Improved or alternative apparatus and method are desired for providing reduced- or no-contention operation while operating in the DCF mode described above.

SUMMARY OF THE INVENTION

A method for broadcasting information, in particular audio/video program data, comprises the steps of procuring sequential frames of the information to be broadcast, and coupling the sequential frames of the information to a medium. In an advantageous mode of the method, the medium includes a frequency channel of a wireless local area network. The transmission system comprises an access point of a local area network conforming to communication standards promulgated by a standards body. The information is transmitted to a coverage region over a dedicated medium. The medium is shared, and access to the medium is based on carrier sense multiple access. The information is received at a user terminal located in the coverage region and compliant with the communication standards. As a result, during intervals in which the length of time between transmitted frames exceeds a predetermined time period, such as an Inter-Frame Space pursuant to the communication standards, the user terminal are permitted to attempt to gain control of the channel. Frames are continuously broadcast from the access point and on the channel, with the transmission of the frames having inter-frame times, which are shorter than the Inter-Frame Spacing pursuant to the communication standards. This inhibits the user terminal from attempting to gain control of the channel medium, thereby allowing the broadcast of the information takes place without contention for control of the channel. This method is particularly advantageous when transmitting audio/video program information in which the information must be transmitted at a particular rate without interruptions.
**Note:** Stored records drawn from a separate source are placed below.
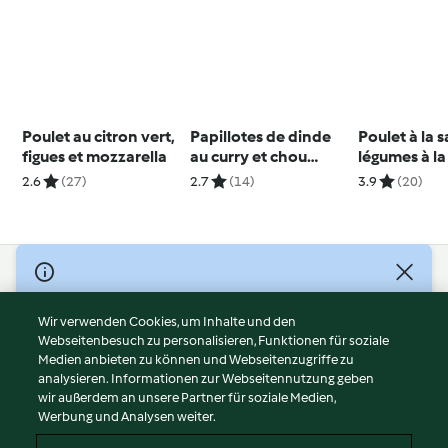
Poulet au citron vert,
Papillotes de dinde
Poulet à la s
figues et mozzarella
au curry et chou
légumes à l
chinois
2.6
(27)
2.7
(14)
3.9
(20)
© Copyright 2026
Nutzungsbedingungen
Wir verwenden Cookies, um Inhalte und den
Webseitenbesuch zu personalisieren, Funktionen für soziale
Datenschutzrichtlinien
Medien anbieten zu können und Webseitenzugriffe zu
Disclaimer
analysieren. Informationen zur Webseitennutzung geben
Impressum
wir außerdem an unsere Partner für soziale Medien,
Werbung und Analysen weiter.
Cookies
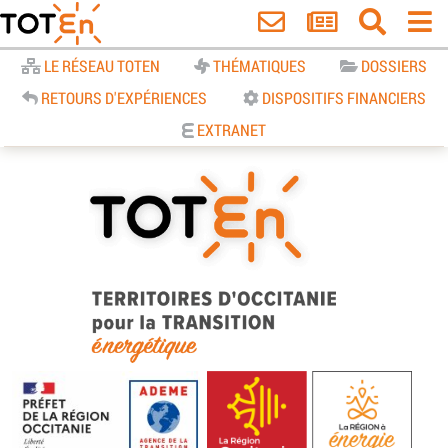
Accueil
LE RÉSEAU TOTEN
THÉMATIQUES
DOSSIERS
RETOURS D'EXPÉRIENCES
DISPOSITIFS FINANCIERS
EXTRANET
TOTEn Occitanie | Territoires
d’Occitanie pour la Transition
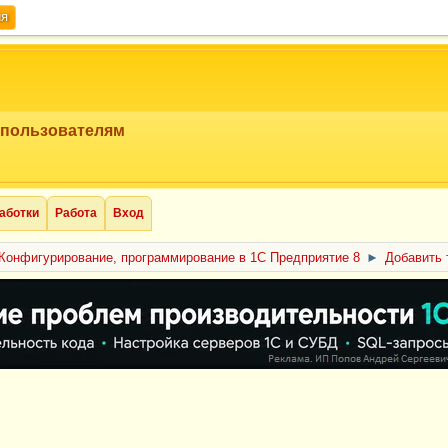
ия
 пользователям
аботки
Работа
Вход
Конфигурирование, программирование в 1С Предприятие 8
►
Добавить 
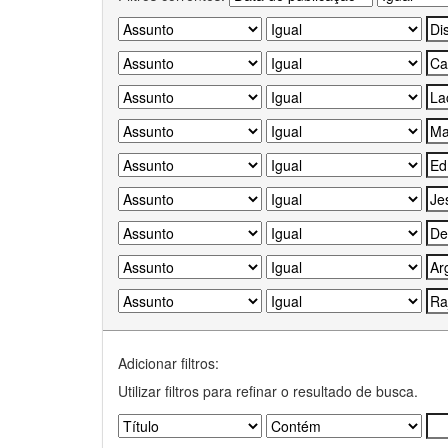
Adicionar filtros:
Utilizar filtros para refinar o resultado de busca.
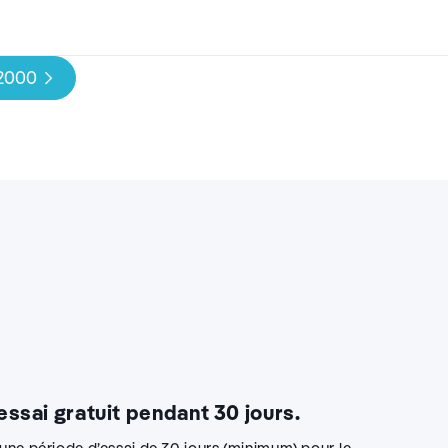
 2000
 essai gratuit pendant 30 jours.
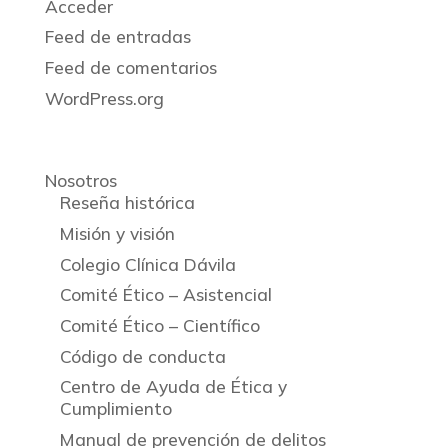
Acceder
Feed de entradas
Feed de comentarios
WordPress.org
Nosotros
Reseña histórica
Misión y visión
Colegio Clínica Dávila
Comité Ético – Asistencial
Comité Ético – Científico
Código de conducta
Centro de Ayuda de Ética y
Cumplimiento
Manual de prevención de delitos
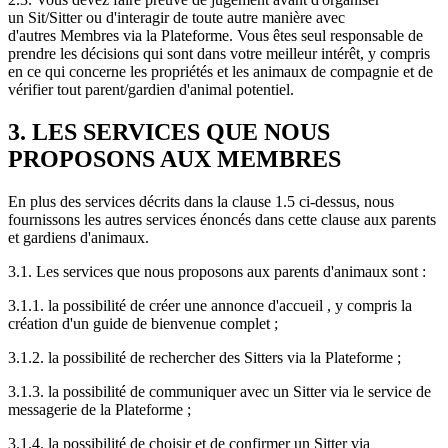
un Sit/Sitter ou d'interagir de toute autre manière avec
d'autres Membres via la Plateforme. Vous êtes seul responsable de
prendre les décisions qui sont dans votre meilleur intérêt, y compris
en ce qui concerne les propriétés et les animaux de compagnie et de
vérifier tout parent/gardien d'animal potentiel.
3. LES SERVICES QUE NOUS
PROPOSONS AUX MEMBRES
En plus des services décrits dans la clause 1.5 ci-dessus, nous
fournissons les autres services énoncés dans cette clause aux parents
et gardiens d'animaux.
3.1. Les services que nous proposons aux parents d'animaux sont :
3.1.1. la possibilité de créer une annonce d'accueil , y compris la
création d'un guide de bienvenue complet ;
3.1.2. la possibilité de rechercher des Sitters via la Plateforme ;
3.1.3. la possibilité de communiquer avec un Sitter via le service de
messagerie de la Plateforme ;
3.1.4. la possibilité de choisir et de confirmer un Sitter via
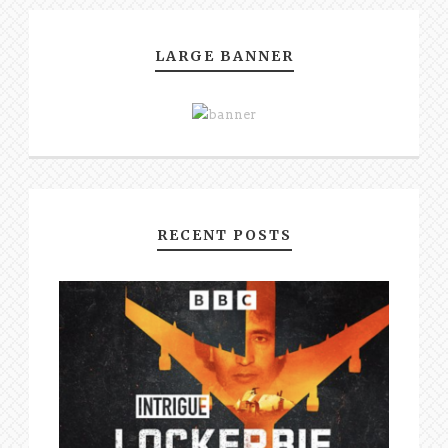
LARGE BANNER
RECENT POSTS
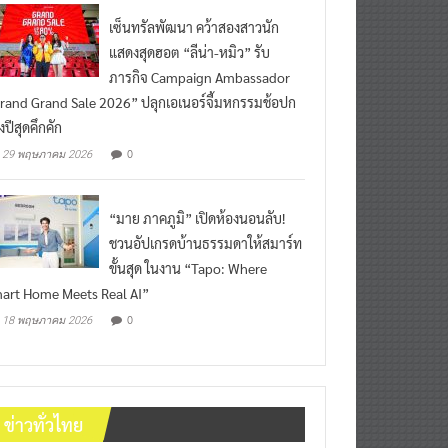
เซ็นทรัลพัฒนา คว้าสองสาวนัก
แสดงสุดฮอต “ลีน่า-หมิว” รับ
ภารกิจ Campaign Ambassador
rand Grand Sale 2026” ปลุกเอเนอร์จี้มหกรรมช้อปก
งปีสุดคึกคัก
0
29 พฤษภาคม 2026
“มาย ภาคภูมิ” เปิดห้องนอนลับ!
ชวนอัปเกรดบ้านธรรมดาให้สมาร์ท
ขั้นสุด ในงาน “Tapo: Where
art Home Meets Real AI”
0
18 พฤษภาคม 2026
ข่าวทั่วไทย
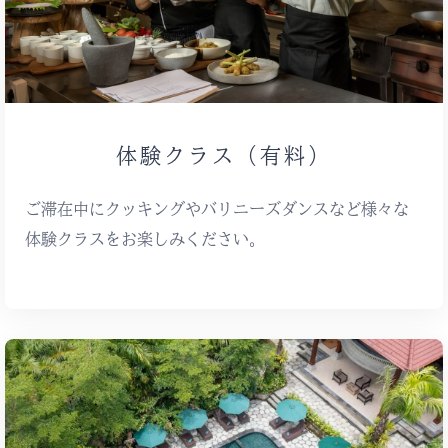
体験クラス（有料）
ご滞在中にクッキングやバリニーズダンスなど様々な
体験クラスをお楽しみください。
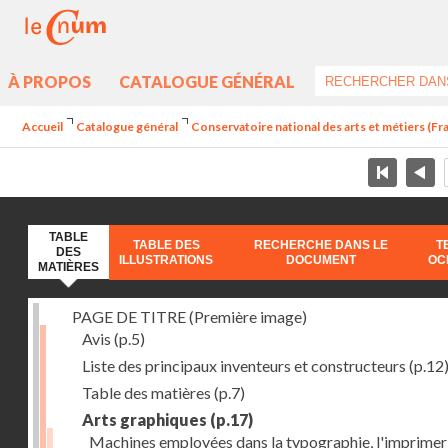
À PROPOS
CATALOGUE GÉNÉRAL
Accueil
Catalogue général
Conservatoire national des arts et métiers (Fran
TABLE
TABLE DES
RECHERCHE DANS LE
T
DES
ILLUSTRATIONS
DOCUMENT
OC
MATIÈRES
PAGE DE TITRE (Première image)
Avis
(p.5)
Liste des principaux inventeurs et constructeurs
(p.12
Table des matières
(p.7)
Arts graphiques
(p.17)
Machines employées dans la typographie, l'imprimeri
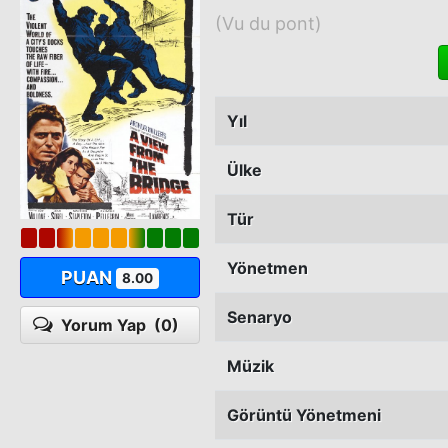
(Vu du pont)
Yıl
Ülke
Tür
Yönetmen
PUAN
8.00
Senaryo
Yorum Yap
(0)
Müzik
Görüntü Yönetmeni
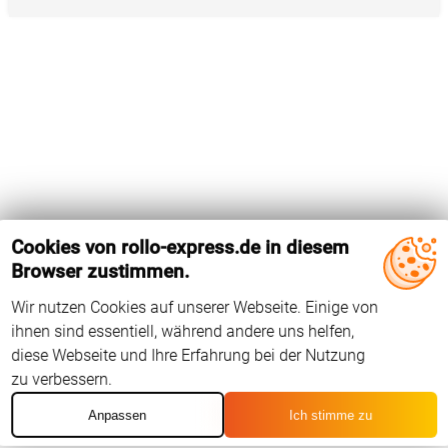
Cookies von rollo-express.de in diesem
Browser zustimmen.
Wir nutzen Cookies auf unserer Webseite. Einige von
ihnen sind essentiell, während andere uns helfen,
diese Webseite und Ihre Erfahrung bei der Nutzung
zu verbessern.
Anpassen
Ich stimme zu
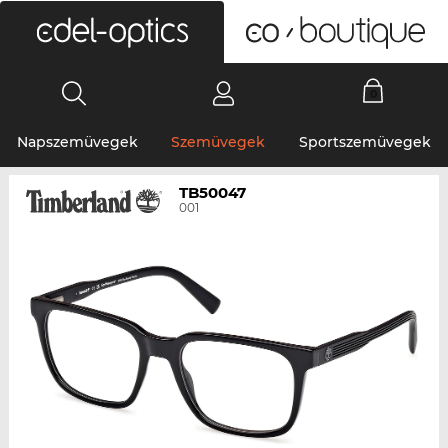
0
Napszemüvegek
Szemüvegek
Sportszemüvegek
TB50047
001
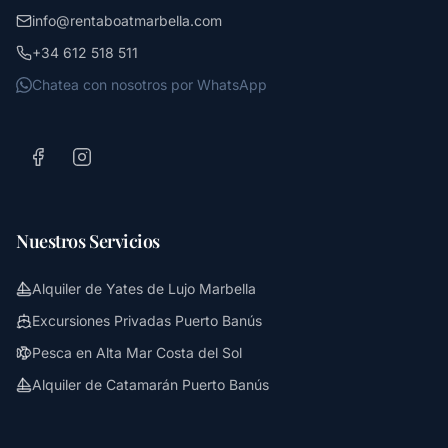
info@rentaboatmarbella.com
+34 612 518 511
Chatea con nosotros por WhatsApp
Nuestros Servicios
Alquiler de Yates de Lujo Marbella
Excursiones Privadas Puerto Banús
Pesca en Alta Mar Costa del Sol
Alquiler de Catamarán Puerto Banús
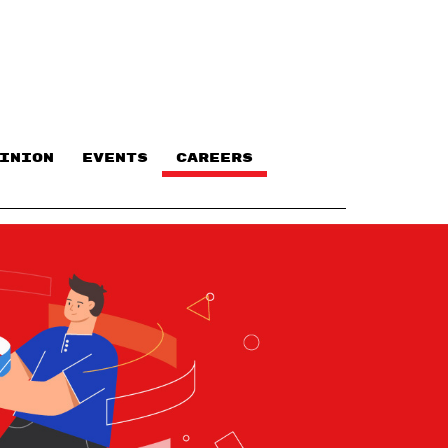
INION
EVENTS
CAREERS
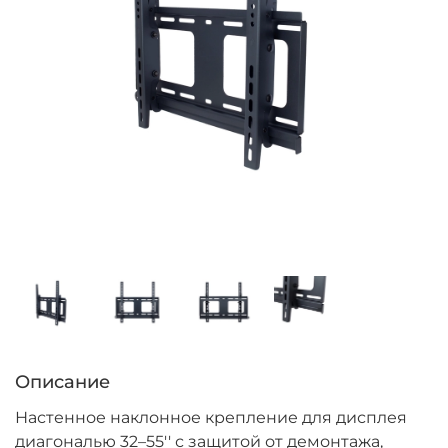
Описание
Настенное наклонное крепление для дисплея
диагональю 32–55'' с защитой от демонтажа,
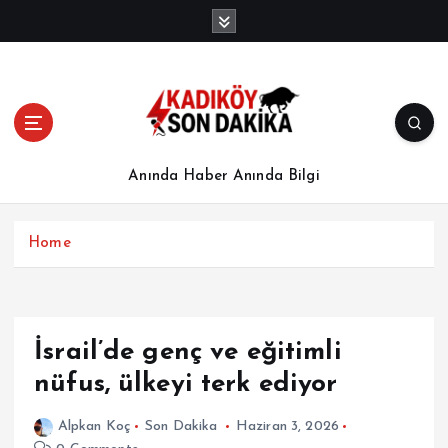
İ
ç
e
r
i
ğ
e
a
Anında Haber Anında Bilgi
t
l
a
Home
İsrail’de genç ve eğitimli
nüfus, ülkeyi terk ediyor
Alpkan Koç
Son Dakika
Haziran 3, 2026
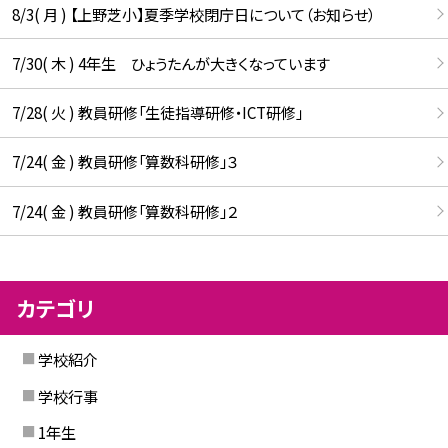
8/3( 月 ) 【上野芝小】夏季学校閉庁日について（お知らせ）
7/30( 木 ) 4年生 ひょうたんが大きくなっています
7/28( 火 ) 教員研修「生徒指導研修・ICT研修」
7/24( 金 ) 教員研修「算数科研修」３
7/24( 金 ) 教員研修「算数科研修」２
カテゴリ
学校紹介
学校行事
1年生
A method for broadcasting information according to an aspect of the invention includes the steps of procuring sequential frames of the information and coupling the information to a transmission system comprising an access point of a wireless local area network conforming to communication standards promulgated by a standards body. The information is transmitted to a coverage region over a dedicated frequency band channel of the access point. The medium is shared, and access to the medium is based on carrier sense multiple access. The information is received over the dedicated channel at a user terminal, also compliant with the communication standards, and which is located in the coverage region. As a result, the user terminal may attempt to gain control of the channel during intervals in which the length of time between transmitted frames of information exceeds an Inter-Frame Space according to the communication standards. Frames are continuously transmitted from the at least one access point, and on the channel, with inter-frame gaps which are shorter than the Inter-Frame Space according to the communication standards, whereby the user terminal is inhibited from attempting to gain control of the channel and broadcasting of the information occurs without contention for control of the channel.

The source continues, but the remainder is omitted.